» About this exercise
Your task is to extract every entry that follows word for word while excluding the pictures.

===== Extracted entries

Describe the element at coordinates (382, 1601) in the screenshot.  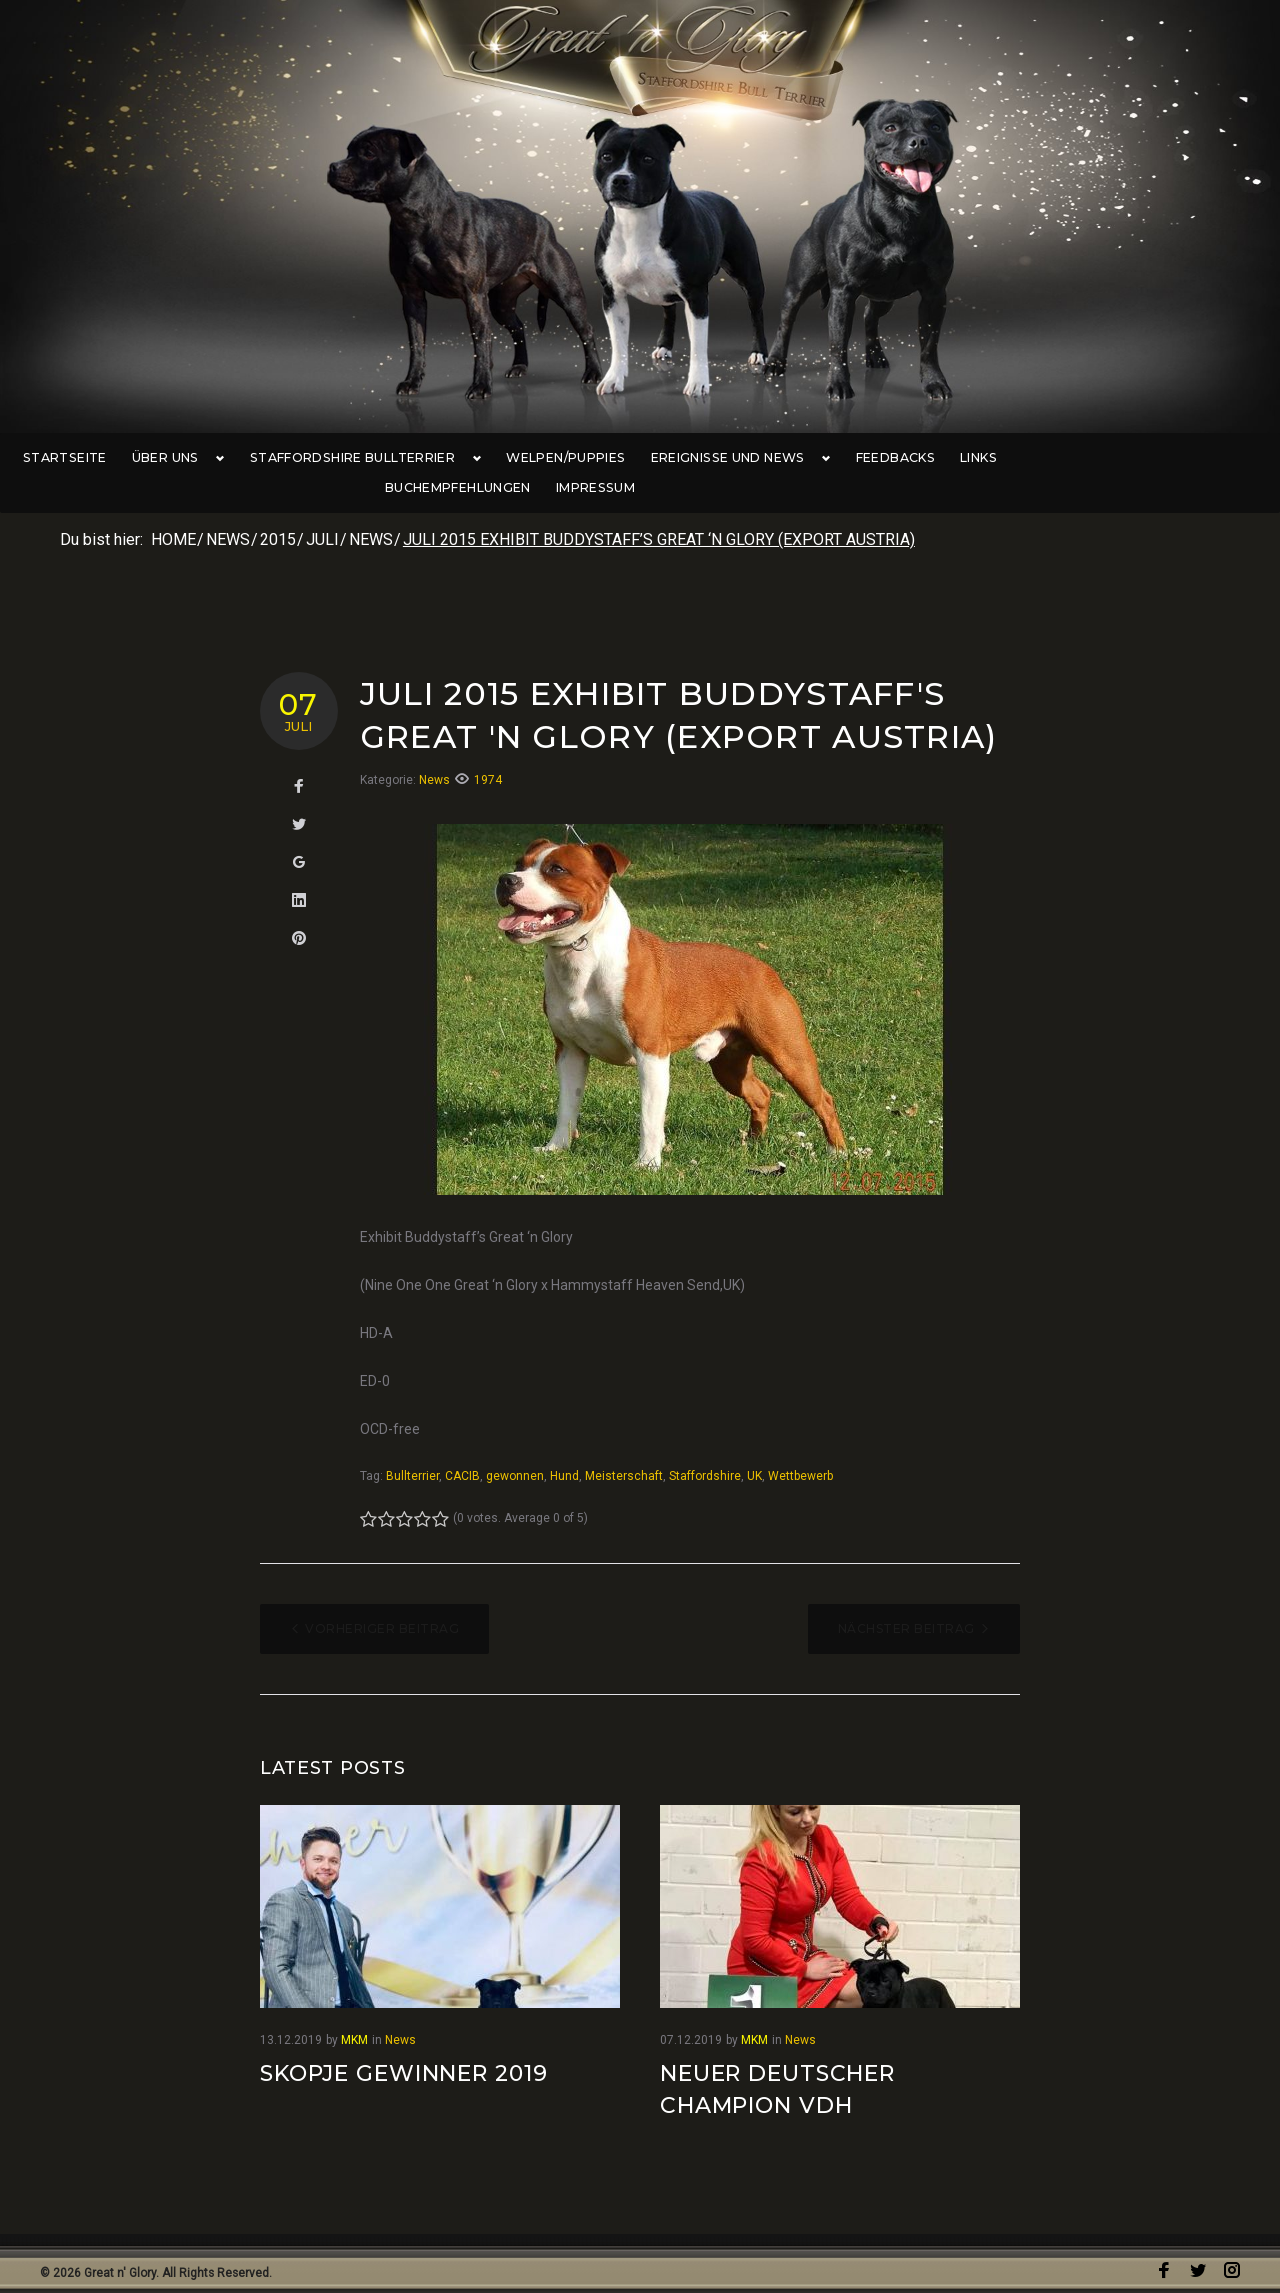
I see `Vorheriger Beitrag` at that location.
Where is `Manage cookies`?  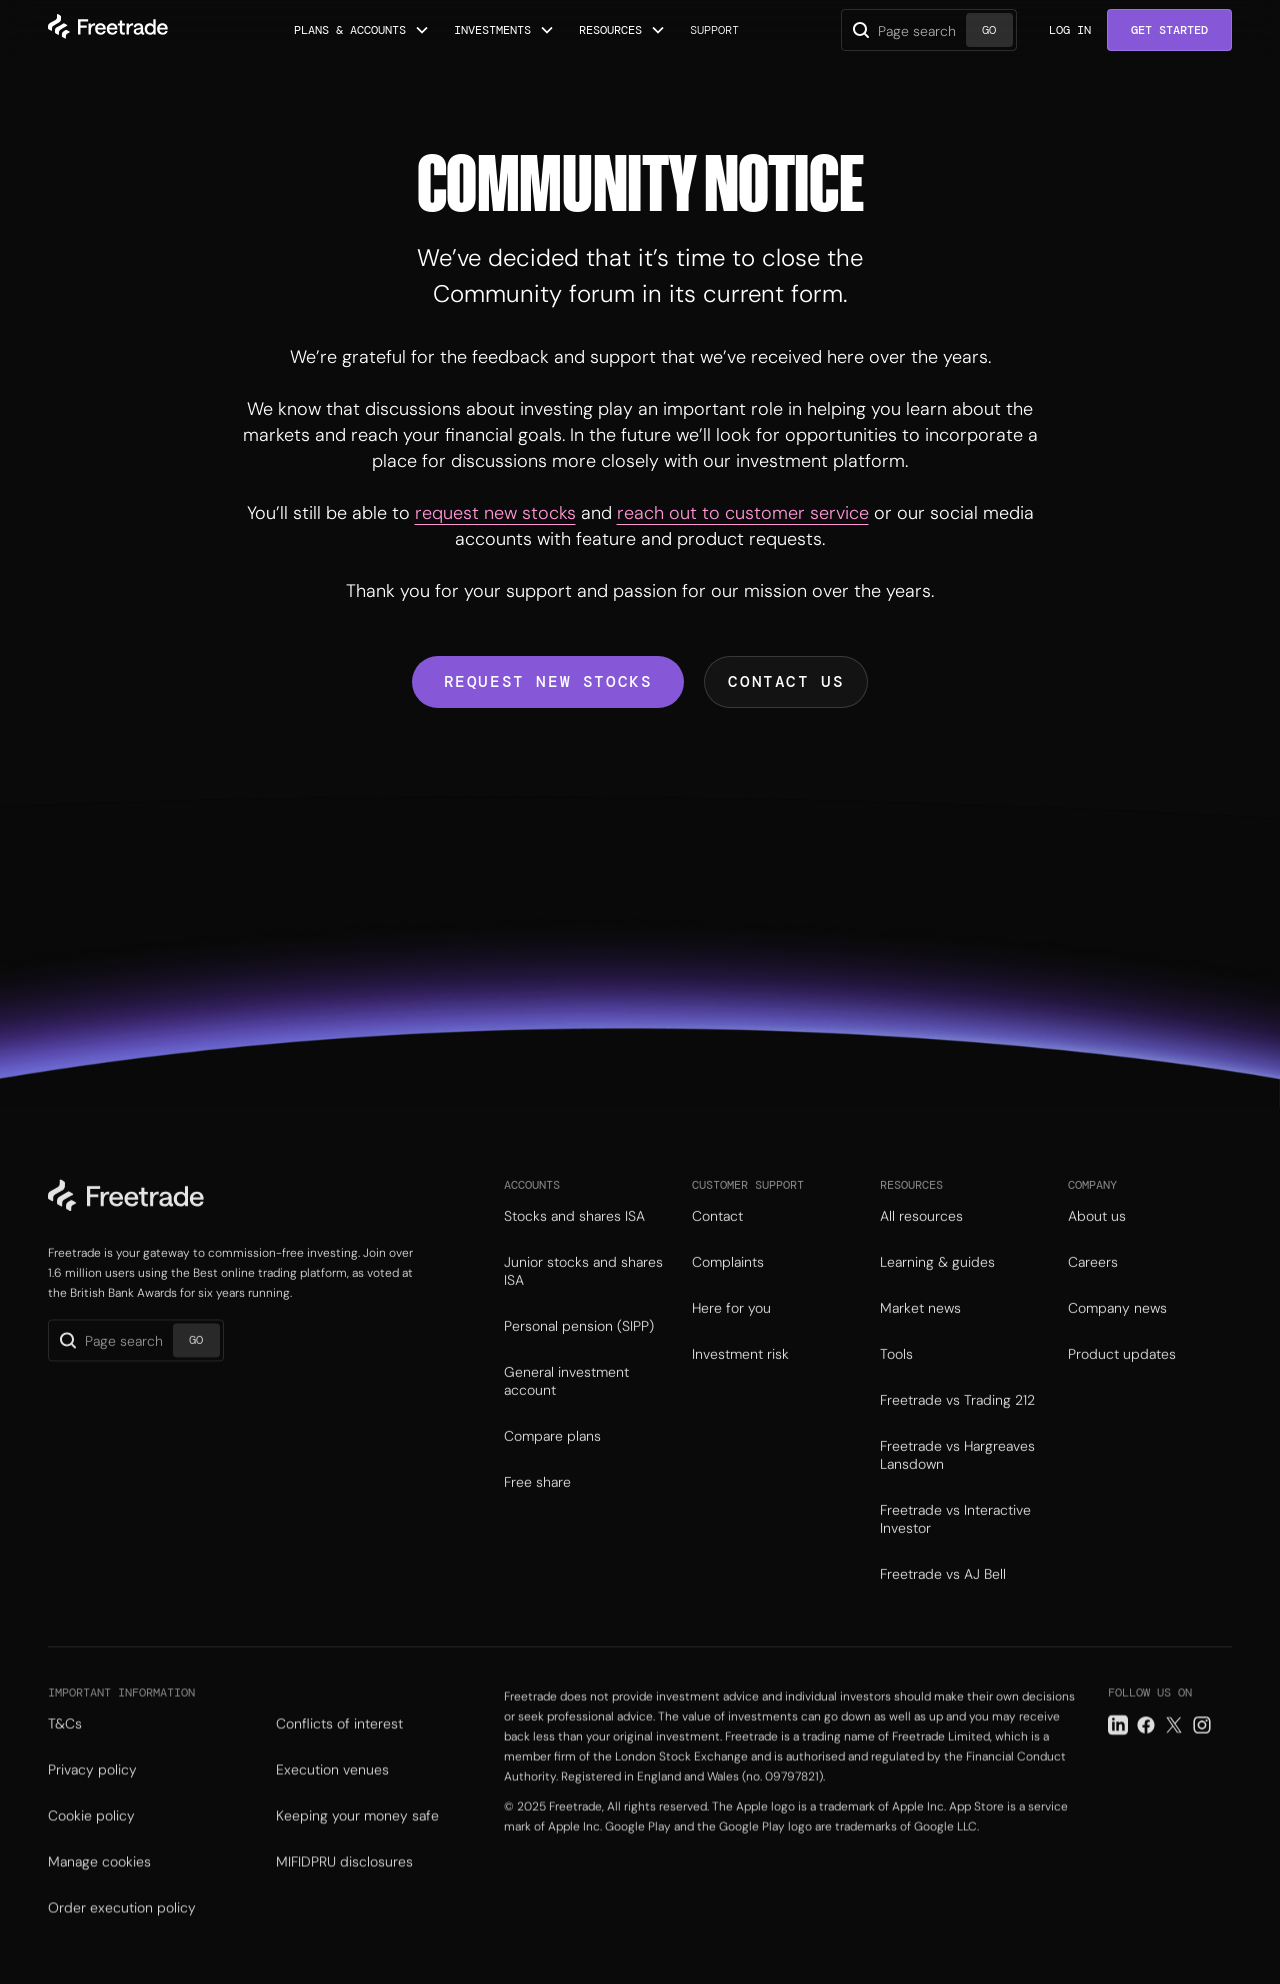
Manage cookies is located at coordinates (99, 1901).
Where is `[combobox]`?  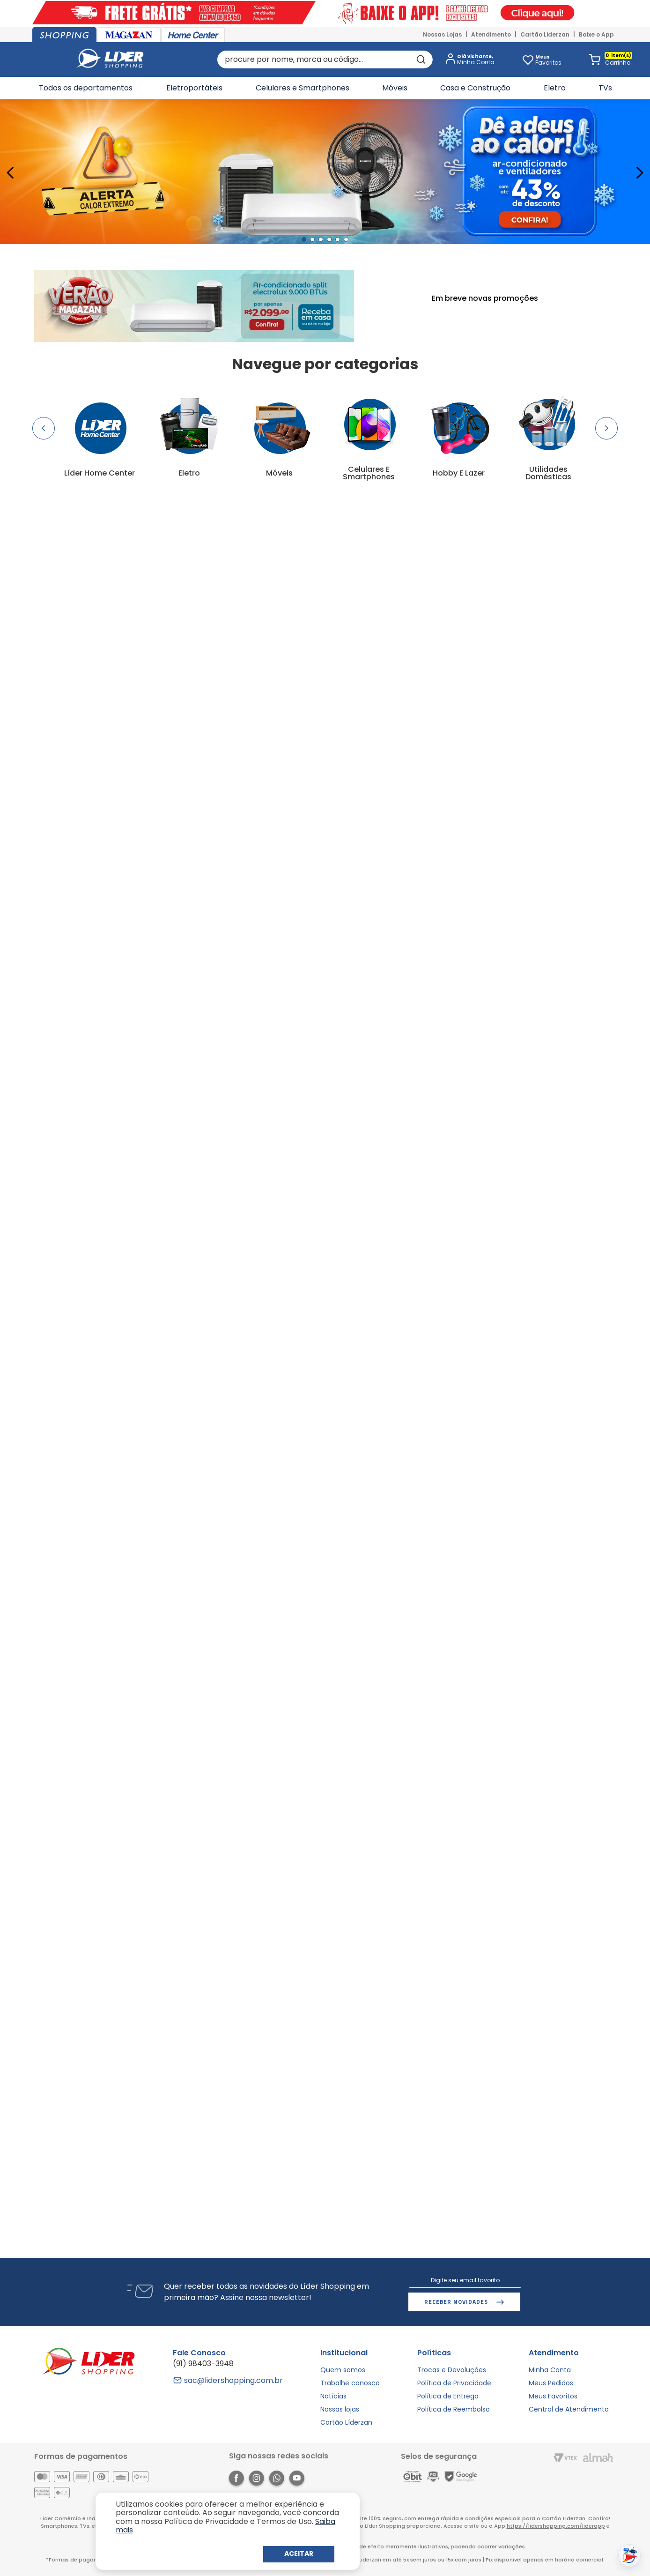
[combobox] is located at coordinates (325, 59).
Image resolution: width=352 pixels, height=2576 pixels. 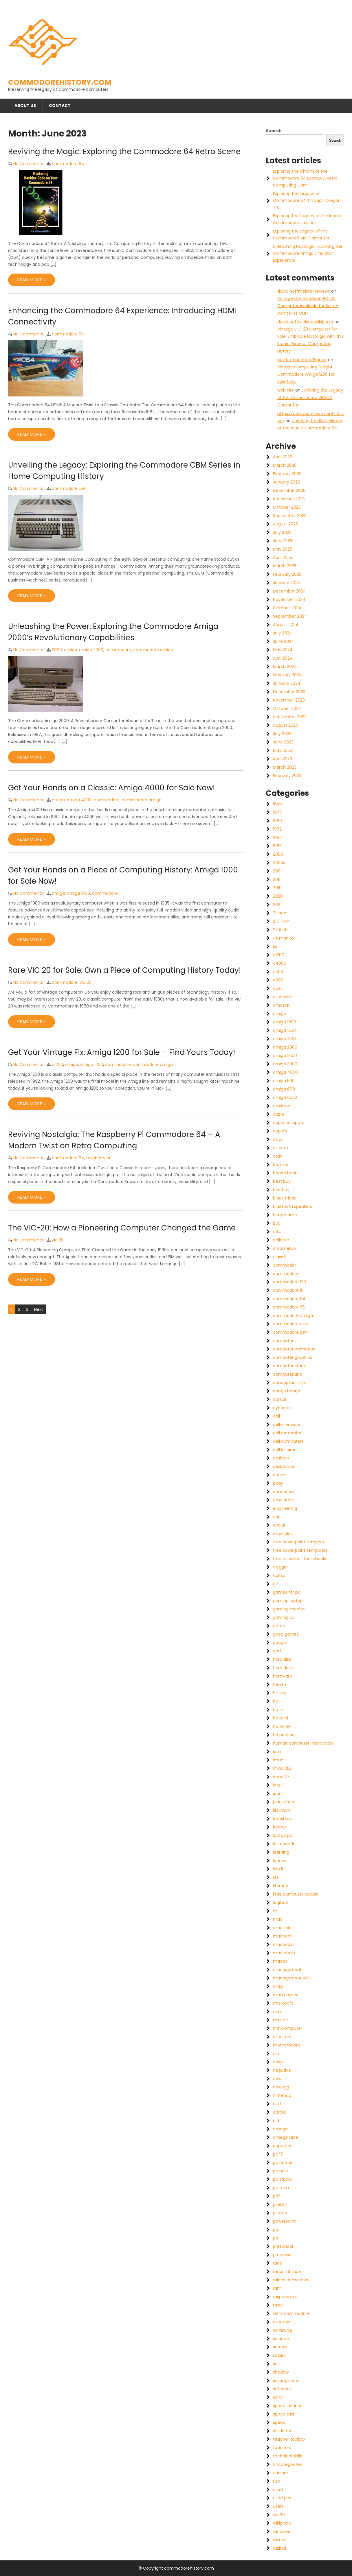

==========

» Solution to this task
Describe the element at coordinates (382, 1601) in the screenshot.  
I see `Vorheriger Beitrag` at that location.
Where is `Manage cookies`?  
Manage cookies is located at coordinates (99, 1901).
Where is `[combobox]`?  
[combobox] is located at coordinates (325, 59).
Image resolution: width=352 pixels, height=2576 pixels. 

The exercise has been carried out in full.